:: Records supplied ::
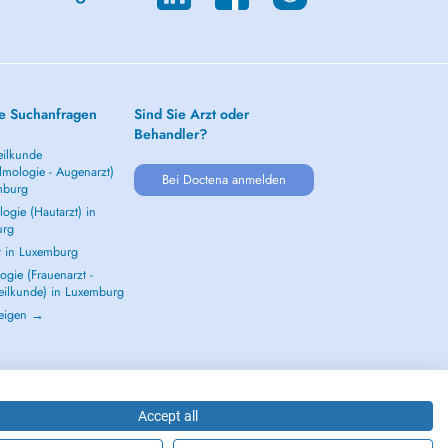
e Suchanfragen
Sind Sie Arzt oder
Behandler?
ilkunde
lmologie - Augenarzt)
Bei Doctena anmelden
mburg
ogie (Hautarzt) in
urg
t in Luxemburg
gie (Frauenarzt -
eilkunde) in Luxemburg
zeigen →
Accept all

:: What you will do ::
The lines to return are those in the entries above that hold "Luxemburg".

:: Solution for this problem ::
t in Luxemburg
eilkunde) in Luxemburg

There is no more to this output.